(ASSIGNMENT)
Exactly the lines from the beginning of the records to the line with "MIFB 2015 Highlights", both ends included, are to be given again, and pictures are to be left out.

-.-.-

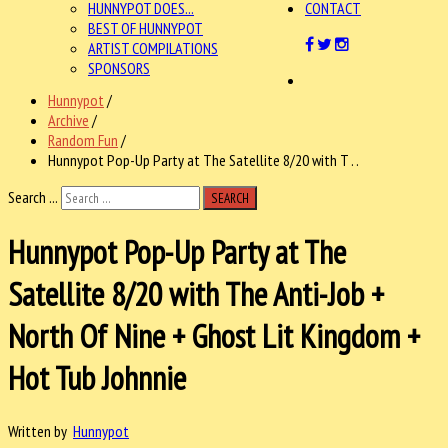
HUNNYPOT DOES...
CONTACT
BEST OF HUNNYPOT
ARTIST COMPILATIONS
SPONSORS
Hunnypot
/
Archive
/
Random Fun
/
Hunnypot Pop-Up Party at The Satellite 8/20 with T . .
Search ...
SEARCH
Hunnypot Pop-Up Party at The
Satellite 8/20 with The Anti-Job +
North Of Nine + Ghost Lit Kingdom +
Hot Tub Johnnie
Written by
Hunnypot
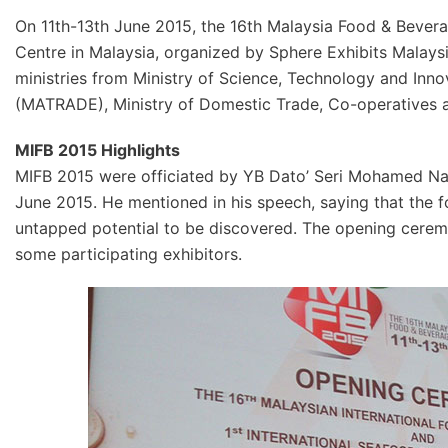
On 11th-13th June 2015, the 16th Malaysia Food & Bever
Centre in Malaysia, organized by Sphere Exhibits Malay
ministries from Ministry of Science, Technology and In
(MATRADE), Ministry of Domestic Trade, Co-operative
MIFB 2015 Highlights
MIFB 2015 were officiated by YB Dato’ Seri Mohamed Nazr
June 2015. He mentioned in his speech, saying that the f
untapped potential to be discovered. The opening cerem
some participating exhibitors.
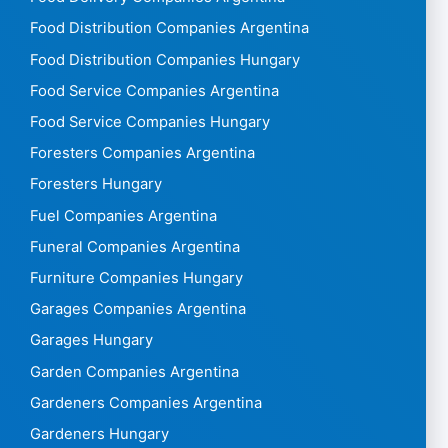
Food Distribution Companies Argentina
Food Distribution Companies Hungary
Food Service Companies Argentina
Food Service Companies Hungary
Foresters Companies Argentina
Foresters Hungary
Fuel Companies Argentina
Funeral Companies Argentina
Furniture Companies Hungary
Garages Companies Argentina
Garages Hungary
Garden Companies Argentina
Gardeners Companies Argentina
Gardeners Hungary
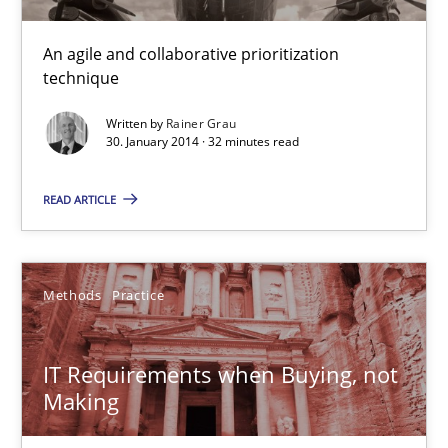
An agile and collaborative prioritization
technique
Learning from history: The case of Software Requireme
‘A large elephant is in the room but we are not able or brave or w
Written by
Rainer Grau
30. January 2014 · 32 minutes read
Practice
Methods
READ ARTICLE
Rana Siadati
Methods
Practice
Paul Wernick
Vito Veneziano
IT Requirements when Buying, not
Making
25.09.2019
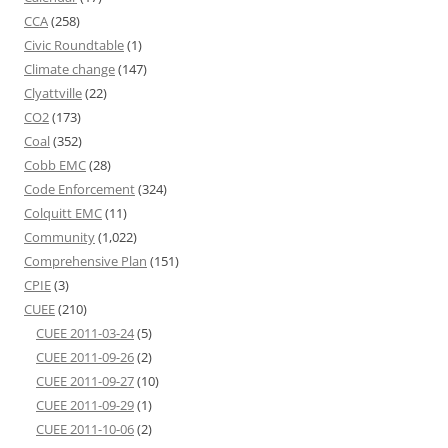
CCA
(258)
Civic Roundtable
(1)
Climate change
(147)
Clyattville
(22)
CO2
(173)
Coal
(352)
Cobb EMC
(28)
Code Enforcement
(324)
Colquitt EMC
(11)
Community
(1,022)
Comprehensive Plan
(151)
CPIE
(3)
CUEE
(210)
CUEE 2011-03-24
(5)
CUEE 2011-09-26
(2)
CUEE 2011-09-27
(10)
CUEE 2011-09-29
(1)
CUEE 2011-10-06
(2)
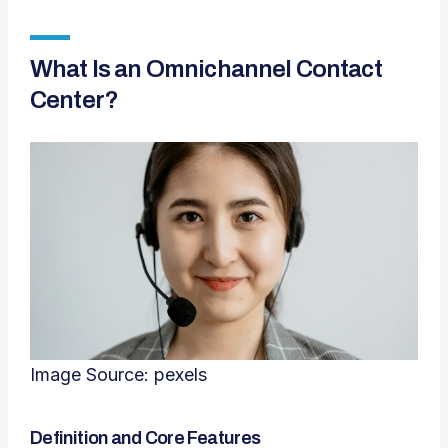
What Is an Omnichannel Contact
Center?
Image Source:
pexels
Definition and Core Features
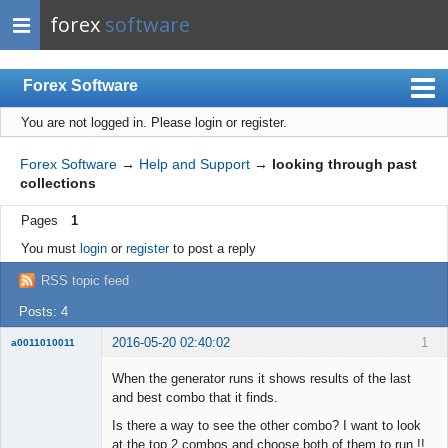
forex
software
Forex Software
You are not logged in.
Please login or register.
Index
Mobile
Forex Software
→
Help and Support
→
looking through past
collections
User list
Pages
1
Rules
You must
login
or
register
to post a reply
Register
RSS topic feed
Login
Posts: 4
2016-05-20 02:40:02
1
a0011010011
Member
When the generator runs it shows results of the last
Offline
and best combo that it finds.
Is there a way to see the other combo? I want to look
at the top 2 combos and choose both of them to run !!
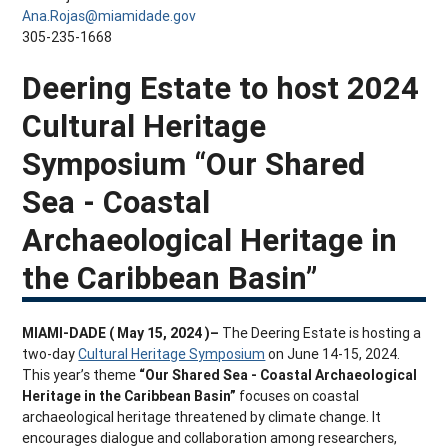
Ana.Rojas@miamidade.gov
305-235-1668
Deering Estate to host 2024
Cultural Heritage
Symposium “Our Shared
Sea - Coastal
Archaeological Heritage in
the Caribbean Basin”
MIAMI-DADE ( May 15, 2024 )–
The Deering Estate is hosting a
two-day
Cultural Heritage Symposium
on June 14-15, 2024.
This year’s theme
“Our Shared Sea - Coastal Archaeological
Heritage in the Caribbean Basin”
focuses on coastal
archaeological heritage threatened by climate change. It
encourages dialogue and collaboration among researchers,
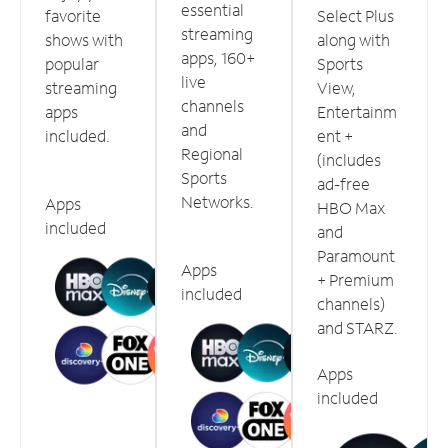
essential
favorite
Select Plus
streaming
shows with
along with
apps, 160+
popular
Sports
live
streaming
View,
channels
apps
Entertainm
and
included.
ent +
Regional
(includes
Sports
ad-free
Networks.
Apps
HBO Max
included
and
Paramount
Apps
+ Premium
included
channels)
and STARZ.
Apps
included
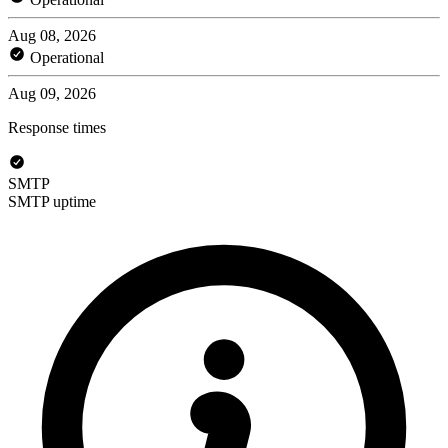
Aug 08, 2026
Operational
Aug 09, 2026
Response times
SMTP
SMTP uptime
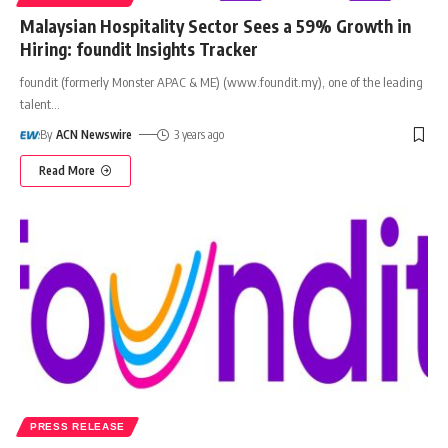
Malaysian Hospitality Sector Sees a 59% Growth in
Hiring: foundit Insights Tracker
foundit (formerly Monster APAC & ME) (www.foundit.my), one of the leading
talent
…
By
ACN Newswire
3 years ago
Read More
PRESS RELEASE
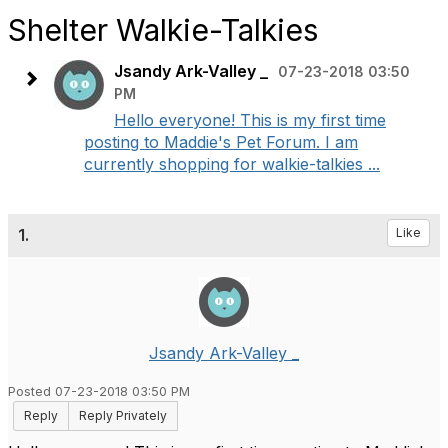
Shelter Walkie-Talkies
Jsandy Ark-Valley _
07-23-2018 03:50
PM
Hello everyone! This is my first time
posting to Maddie's Pet Forum. I am
currently shopping for walkie-talkies ...
1.
Like
Jsandy Ark-Valley _
Posted 07-23-2018 03:50 PM
Reply
Reply Privately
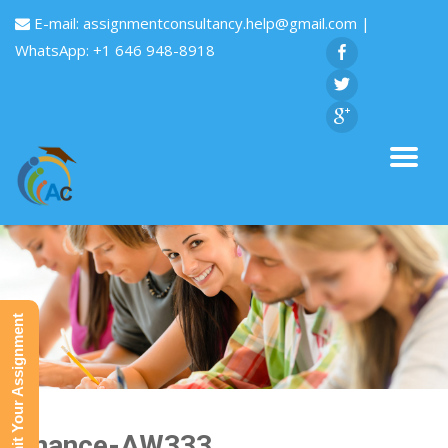
E-mail:
assignmentconsultancy.help@gmail.com
|
WhatsApp: +1 646 948-8918
Submit Your Assignment
Finance-AW333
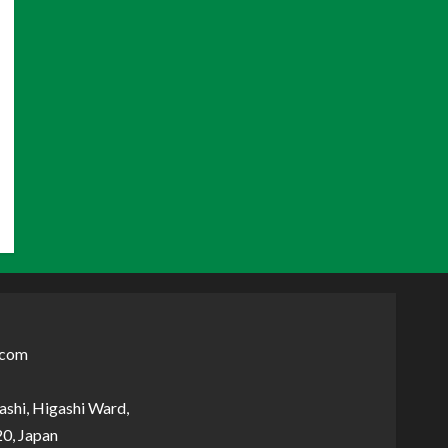
.com
shi, Higashi Ward,
0, Japan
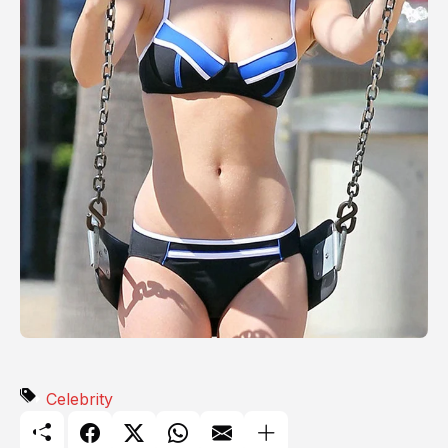
Celebrity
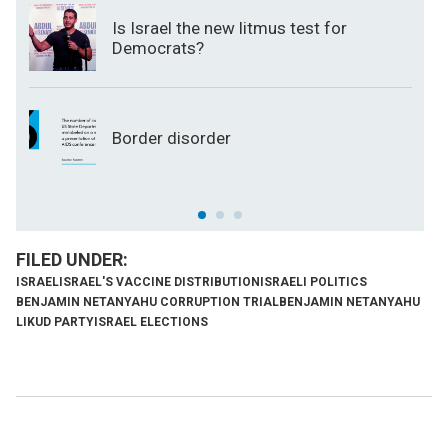
Is Israel the new litmus test for
Democrats?
Border disorder
ISRAEL
ISRAEL'S VACCINE DISTRIBUTION
ISRAELI POLITICS
BENJAMIN NETANYAHU CORRUPTION TRIAL
BENJAMIN NETANYAHU
LIKUD PARTY
ISRAEL ELECTIONS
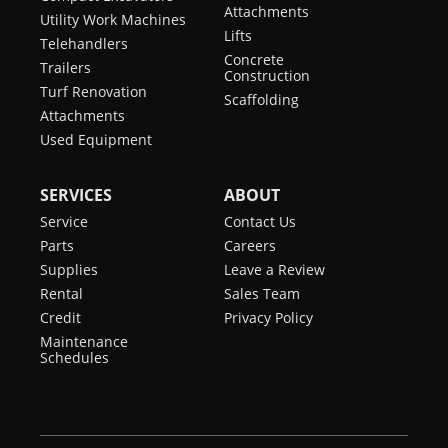
Attachments
Utility Work Machines
Lifts
Telehandlers
Concrete
Trailers
Construction
Turf Renovation
Scaffolding
Attachments
Used Equipment
SERVICES
ABOUT
Service
Contact Us
Parts
Careers
Supplies
Leave a Review
Rental
Sales Team
Credit
Privacy Policy
Maintenance
Schedules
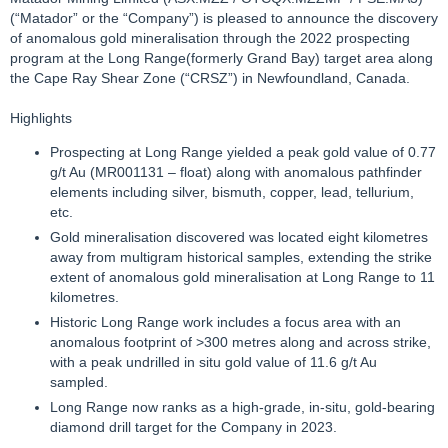
(“Matador” or the “Company”) is pleased to announce the discovery
of anomalous gold mineralisation through the 2022 prospecting
program at the Long Range(formerly Grand Bay) target area along
the Cape Ray Shear Zone (“CRSZ”) in Newfoundland, Canada.
Highlights
Prospecting at Long Range yielded a peak gold value of 0.77
g/t Au (MR001131 – float) along with anomalous pathfinder
elements including silver, bismuth, copper, lead, tellurium,
etc.
Gold mineralisation discovered was located eight kilometres
away from multigram historical samples, extending the strike
extent of anomalous gold mineralisation at Long Range to 11
kilometres.
Historic Long Range work includes a focus area with an
anomalous footprint of >300 metres along and across strike,
with a peak undrilled in situ gold value of 11.6 g/t Au
sampled.
Long Range now ranks as a high-grade, in-situ, gold-bearing
diamond drill target for the Company in 2023.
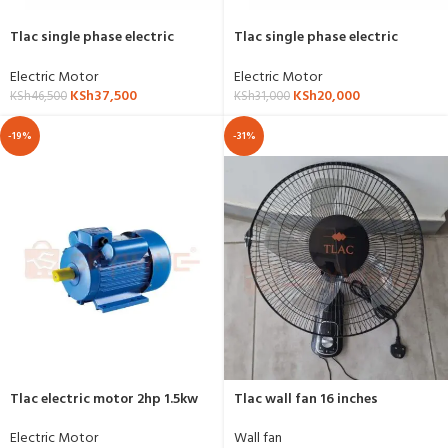
Tlac single phase electric
Tlac single phase electric
motor 7.5hp,5.5kw,3000RPM-
motor 5.5hp,4kw,1500RPM-YL-
YL-7.5hp-2p
5.5HP-4P
Electric Motor
Electric Motor
KSh
37,500
KSh
20,000
KSh
46,500
KSh
31,000
-19%
-31%
Tlac electric motor 2hp 1.5kw
Tlac wall fan 16 inches
1500RPM
Wall fan
Electric Motor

-.-.-

(EXERCISE ANSWER)
HUNNYPOT DOES...
CONTACT
BEST OF HUNNYPOT
ARTIST COMPILATIONS
SPONSORS
Hunnypot
/
Archive
/
Random Fun
/
Hunnypot Pop-Up Party at The Satellite 8/20 with T . .
Search ...
SEARCH
Hunnypot Pop-Up Party at The
Satellite 8/20 with The Anti-Job +
North Of Nine + Ghost Lit Kingdom +
Hot Tub Johnnie
Written by
Hunnypot
On 11th-13th June 2015, the 16th Malaysia Food & Bever
Centre in Malaysia, organized by Sphere Exhibits Malay
ministries from Ministry of Science, Technology and In
(MATRADE), Ministry of Domestic Trade, Co-operative
MIFB 2015 Highlights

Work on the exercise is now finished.